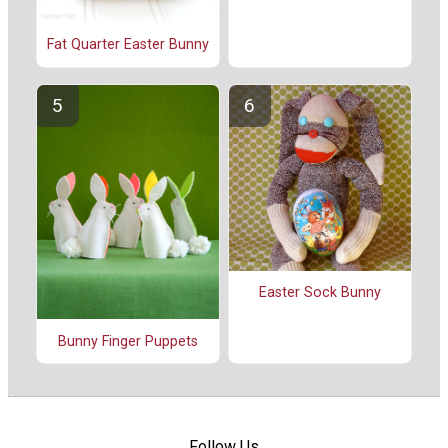
Fat Quarter Easter Bunny
Easter Sock Bunny
Bunny Finger Puppets
Follow Us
◇ ◇ ◇ ◇
Return the data exactly as it stands, minus the pictures.

Fat Quarter Easter Bunny
Easter Sock Bunny
Bunny Finger Puppets
Follow Us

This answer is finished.